For many older adults there may be stigma attached to asking for help and they may have trouble discussing depression or mental illness. Understand that open communication is needed and that it may take more than one conversation to get the individual to agree to get help. If necessary, offer to call the individual's doctor or clergy and accompany the senior to an appointment. It is important to let the older adult know that depression is not part of growing old, that it is treatable, and that their lives can be better.

The National Registry for Evidence-based Programs and Practices

An Introduction

The Substance Abuse and Mental Health Services Administration (SAMHSA) developed the National Registry of Effective Prevention Programs in 1998 to better facilitate effective identification and dissemination of prevention programs targeting substance abuse. The newly revamped system, now the National Registry of Evidence-based Programs and Practices (NREPP), has expanded to include programs and practices for preventing and/or treating mental health and substance use disorders.

NREPP seeks to bridge the science to service gap by providing easily accessible information on the best practices and programs.

Without the identification, broad dissemination, and implementation of evidence-based practices (EBPs) for older adults, this vulnerable population faces delivery of services that are unsystematic and possibly ineffective or harmful. Delivery of effective and reliable services to older adults can decrease the disabilities and impairments associated with mental health problems and substance abuse in late life, while increasing the quality of life for this rapidly growing population.

Inclusion within NREPP is highly valued and potentially advantageous. SAMHSA and many other Federal and State agencies are increasingly awarding grants to programs that utilize EBPs. Because of NREPP's strong adherence to promoting EBPs, it serves as a rich resource for states, communities, public and private researchers and specific programs seeking to implement or promote specific evidence-based mental health and substance abuse prevention and treatment services for older adults.

The TAC is positioned to assist interested programs, practitioners, and researchers to learn more about NREPP and help determine whether they would be solid candidates for NREPP consideration. Programs targeted for the NREPP process are thoroughly evaluated, focusing on program outcomes.
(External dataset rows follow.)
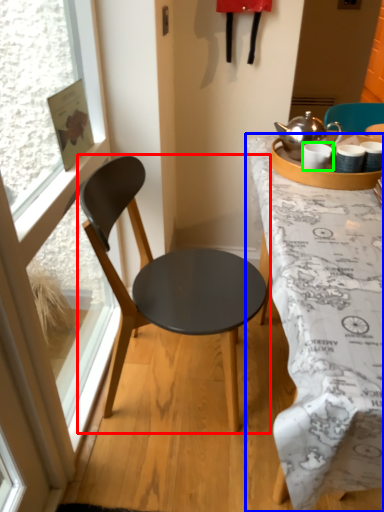 Question: Which object is positioned farthest from chair (highlighted by a red box)? Select from desk (highlighted by a blue box) and coffee cup (highlighted by a green box).

Choices:
 (A) desk
 (B) coffee cup

Answer: (B) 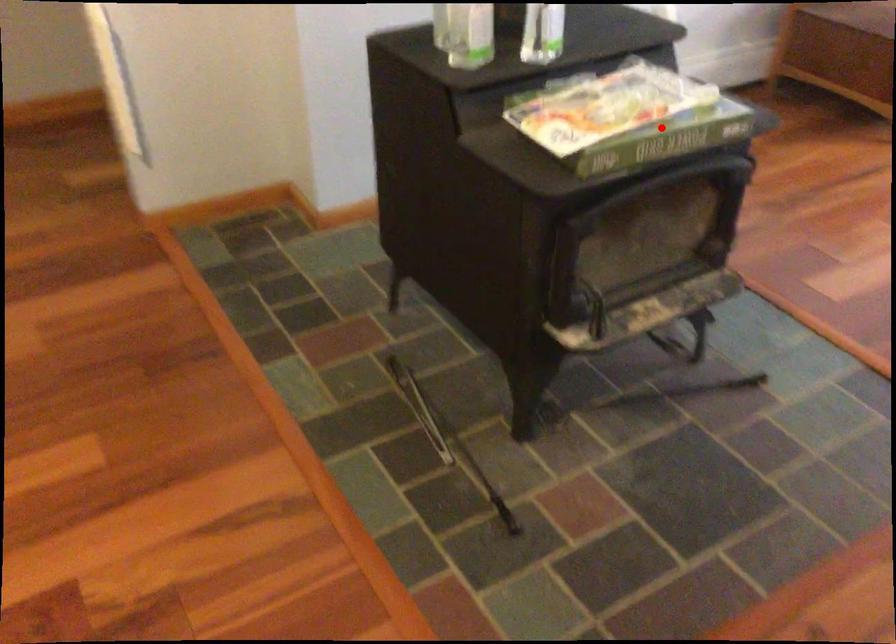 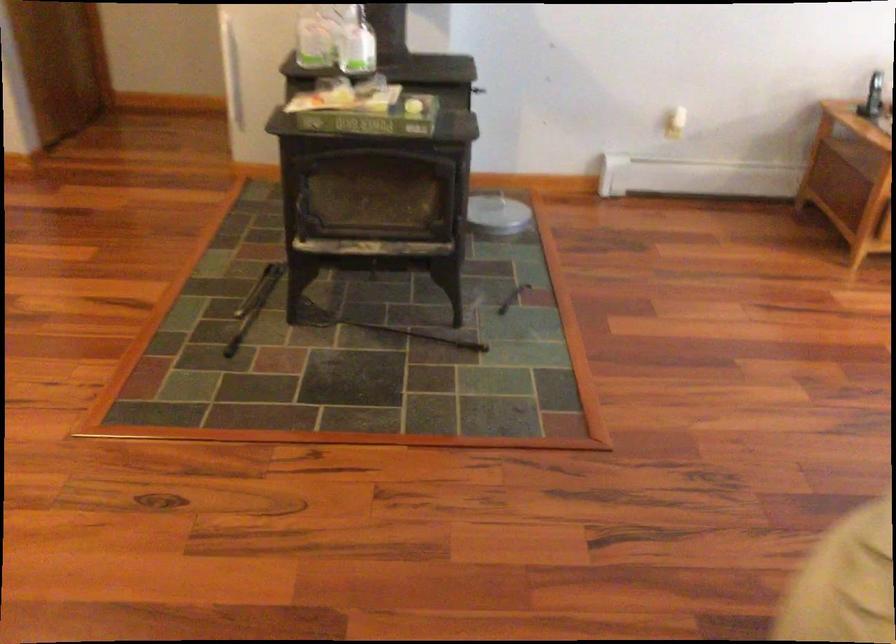 Question: A red point is marked in image1. In image2, is the corresponding 3D point closer to the camera or farther? Reply with the corresponding letter.

Choices:
 (A) The corresponding 3D point is closer.
 (B) The corresponding 3D point is farther.

Answer: (B) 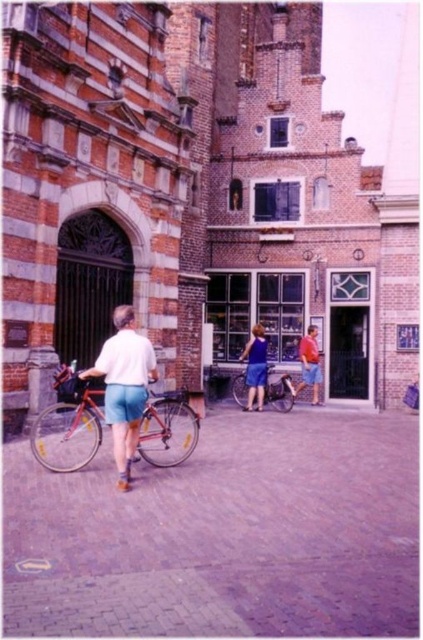 You are standing in the historic town square and want to place a small bench exactly at the point marked by the coordinates point (224, 534). According to the image, what object is currently located at that specific coordinate?

The brick pavement at center is located at point (224, 534), so the bench cannot be placed there as the spot is already occupied by the brick pavement at center.

From the picture: You are standing in the historic town square and want to take a photo of the orange fabric shirt at center without including the brick pavement at center in the frame. Is this possible based on their positions?

The brick pavement at center is closer to the viewer than the orange fabric shirt at center, so you cannot exclude the brick pavement at center from the photo as it is in front of the orange fabric shirt at center.

You are standing in the historic town square and see a brick pavement at center and a matte blue dress at center. Which object is positioned to the left?

The brick pavement at center is to the left of the matte blue dress at center. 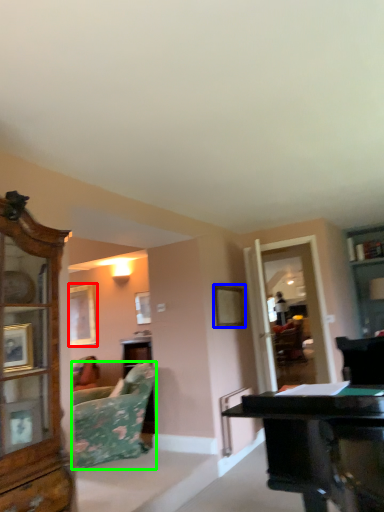 Question: Estimate the real-world distances between objects in this image. Which object is closer to picture frame (highlighted by a red box), picture frame (highlighted by a blue box) or studio couch (highlighted by a green box)?

Choices:
 (A) picture frame
 (B) studio couch

Answer: (B) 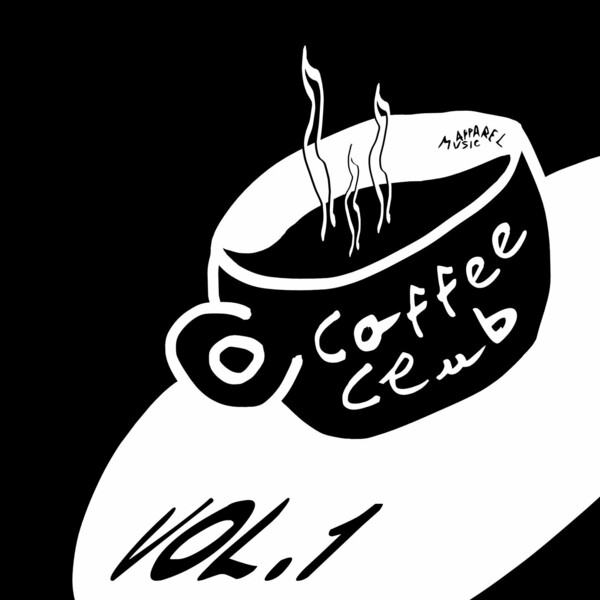 In order to click on white border around handle in this screenshot , I will do `click(174, 359)`. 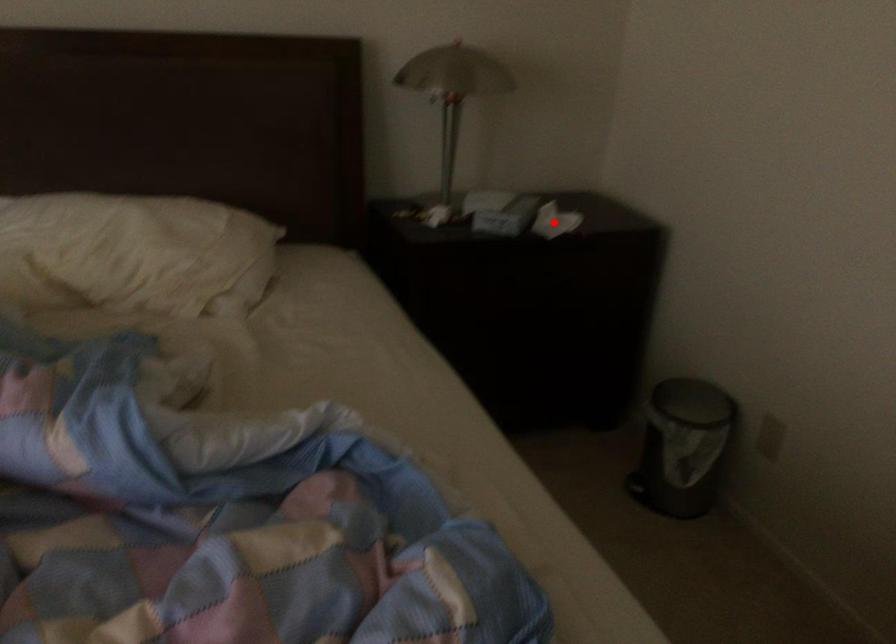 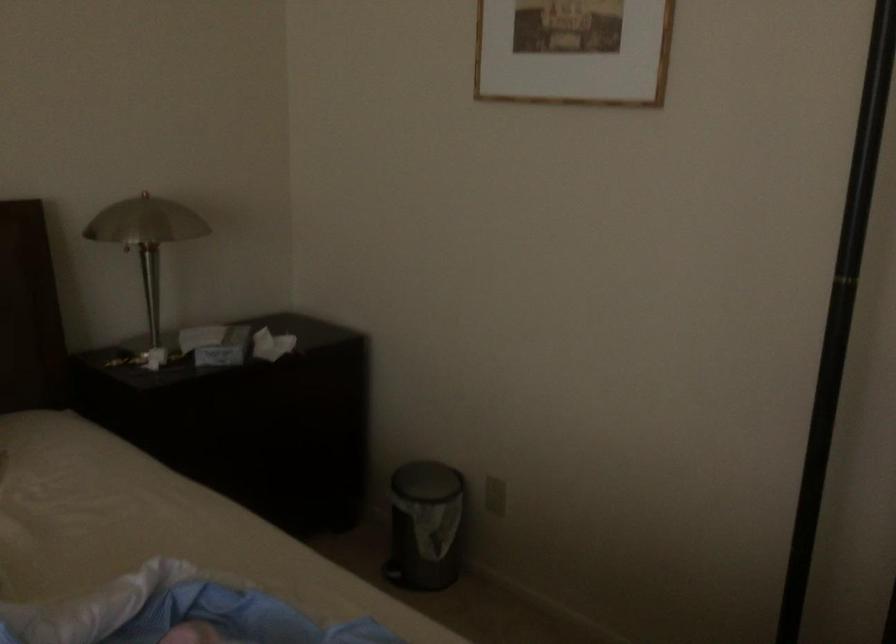 Where in the second image is the point corresponding to the highlighted location from the first image?

(271, 345) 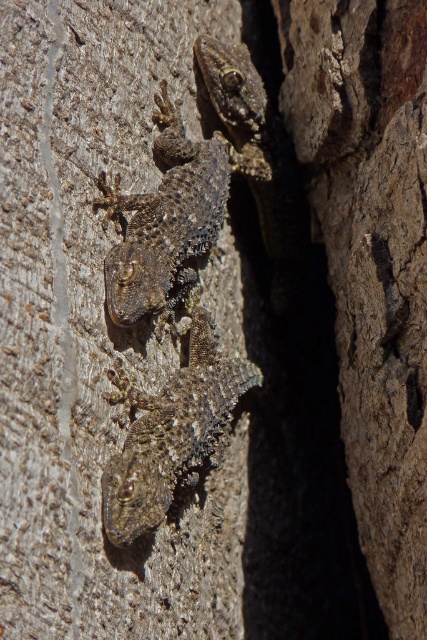 You are a wildlife photographer aiming to capture closeup shots of both the rough textured lizard at center and the scaly brown lizard at center. Based on their sizes, which lizard would require you to use a longer focal length to avoid disturbing them?

The rough textured lizard at center is larger than the scaly brown lizard at center, so you would need to use a longer focal length for the rough textured lizard at center to maintain a safe distance and avoid disturbing it.

Looking at this image, you are a biologist observing two lizards on a rock wall. You notice a rough textured lizard at center and a scaly brown lizard at center. Which lizard is smaller in height?

The rough textured lizard at center is shorter than the scaly brown lizard at center, so the rough textured lizard at center is smaller in height.

You are an observer looking at the image. Where is the rough textured lizard at center located in terms of its 2D coordinates?

The rough textured lizard at center is located at the 2D coordinates point (x=172, y=433). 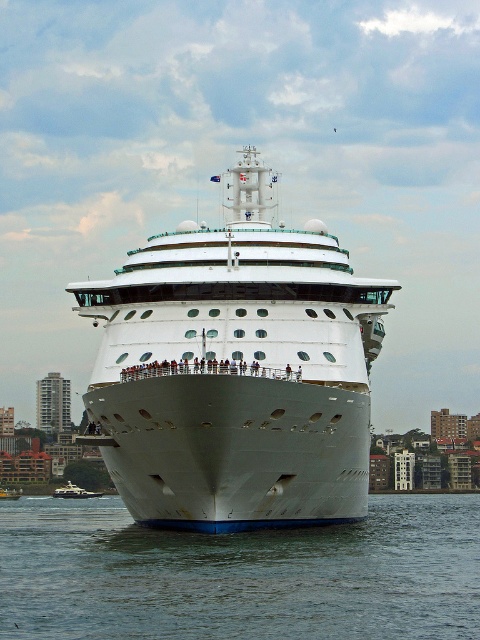 Between point (244, 458) and point (17, 490), which one is positioned in front?

Point (244, 458)

Can you confirm if white glossy cruise ship at center is positioned below white glossy boat at center?

No.

Is point (297, 362) in front of point (6, 493)?

Yes, it is.

This screenshot has width=480, height=640. I want to click on white glossy cruise ship at center, so click(x=236, y=371).

Does white glossy cruise ship at center have a lesser height compared to white matte water at center?

Incorrect, white glossy cruise ship at center's height does not fall short of white matte water at center's.

Who is more forward, [337,396] or [360,588]?

Point [360,588]

Who is more forward, (x=240, y=388) or (x=348, y=611)?

Point (x=348, y=611) is more forward.

This screenshot has width=480, height=640. Identify the location of white glossy cruise ship at center. [236, 371].

Is white matte boat at lower center to the right of white glossy boat at center from the viewer's perspective?

Yes, white matte boat at lower center is to the right of white glossy boat at center.

Does white matte boat at lower center have a lesser width compared to white glossy boat at center?

Incorrect, white matte boat at lower center's width is not less than white glossy boat at center's.

The width and height of the screenshot is (480, 640). What do you see at coordinates (74, 492) in the screenshot?
I see `white matte boat at lower center` at bounding box center [74, 492].

The width and height of the screenshot is (480, 640). Identify the location of white matte boat at lower center. (74, 492). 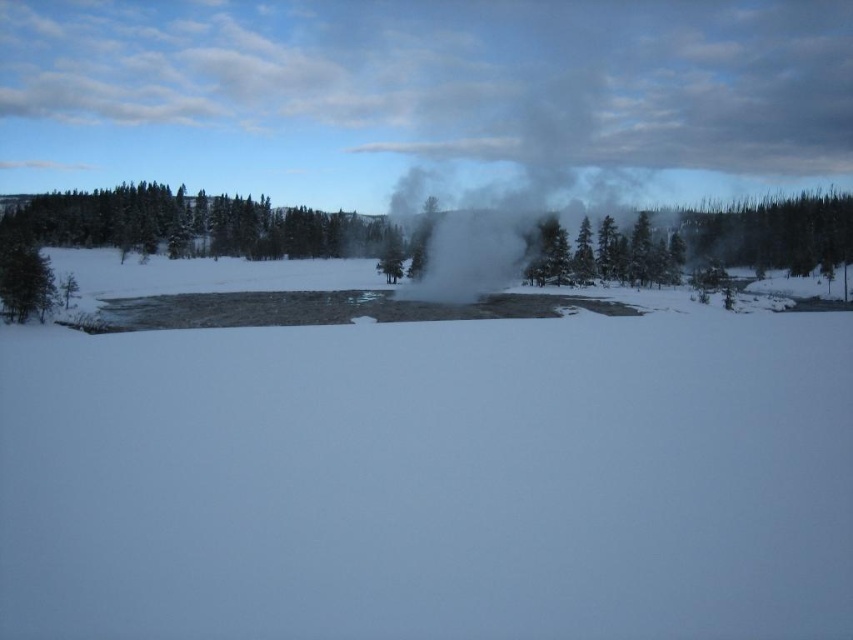 Who is more distant from viewer, [254,244] or [529,214]?

Point [254,244]

Which is below, green matte tree at upper center or white vapor steam at center?

green matte tree at upper center

Image resolution: width=853 pixels, height=640 pixels. Identify the location of green matte tree at upper center. (190, 221). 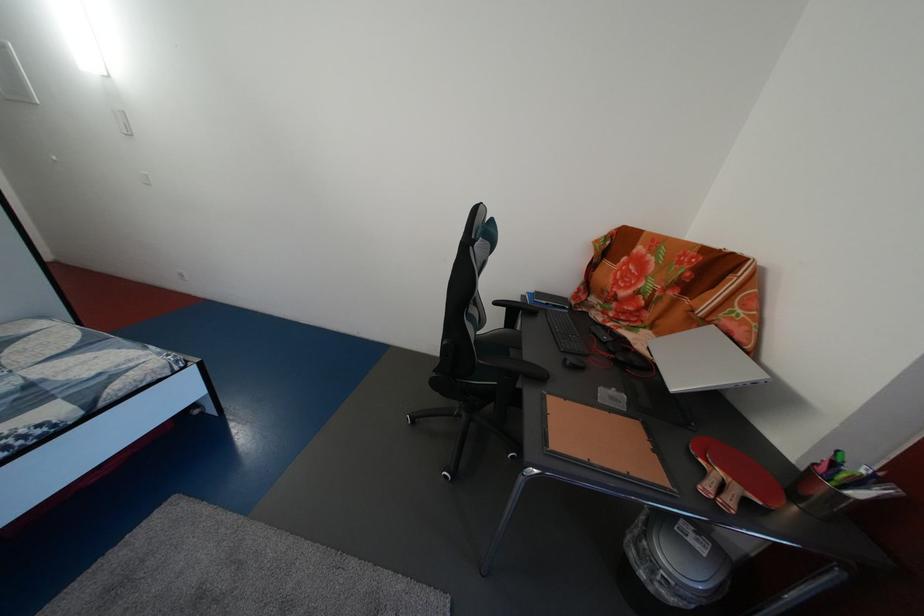 What do you see at coordinates (499, 342) in the screenshot? I see `a chair sitting surface` at bounding box center [499, 342]. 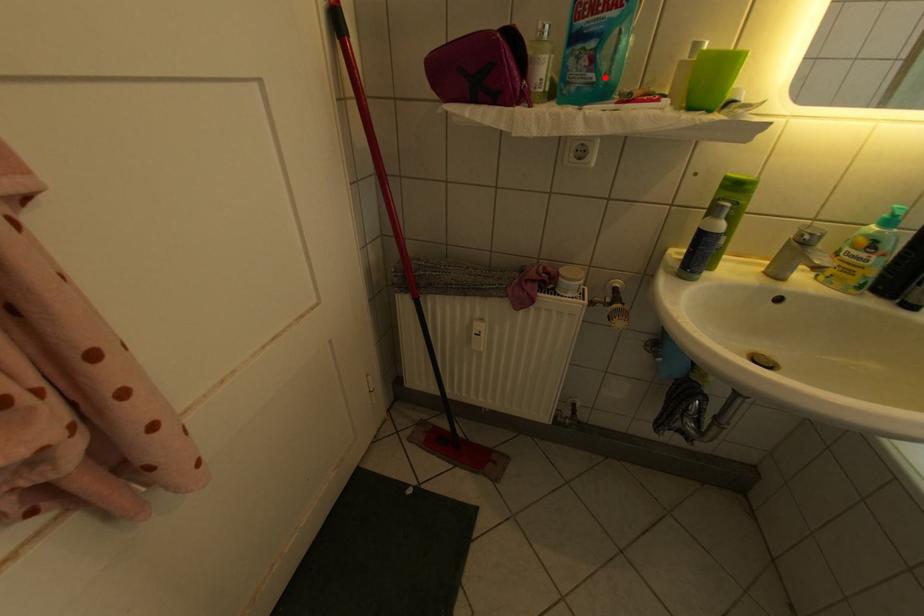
As a preliminary step prior to NREPP submission, the TAC analyzes program strengths and gaps to determine if the program is suitable for NREPP review, i.e., has sufficient supporting evidence for submission. If a program is found to be in need of further technical assistance in order to get NREPP-ready, TAC staff is available to work with program staff regarding gaps and ways to address these issues. For those programs ready for submission, the TAC will package their materials and submit them for review and evaluation by three independent NREPP reviewers on the basis of scientific merit and utility.

Programs reviewed by NREPP are placed into one of five categories: (5) Effective Program or Practice, (4) Conditionally Effective Program or Practice, (3) Emerging Program or Practice, (2) Program or Practice of Interest and (1) Insufficient Current Support.

Recently, the TAC highlighted the NREPP process in a poster presentation at the 3rd National Prevention Summit held in Washington, DC. We look forward to the further identification of and coordination with potential NREPP programs. If you are aware of a successful program serving older adults, please contact us at or 1-888-281-8010 and provide the program name, along with contact information. In addition to the identification of programs and support throughout the NREPP process, TAC staff receives frequent requests regarding evidence-based practices and programs. While NREPP itself is unable to focus on knowledge dissemination, the TAC can assist with disseminating successful programs and practices and promote the use of recognized evidence-based activities.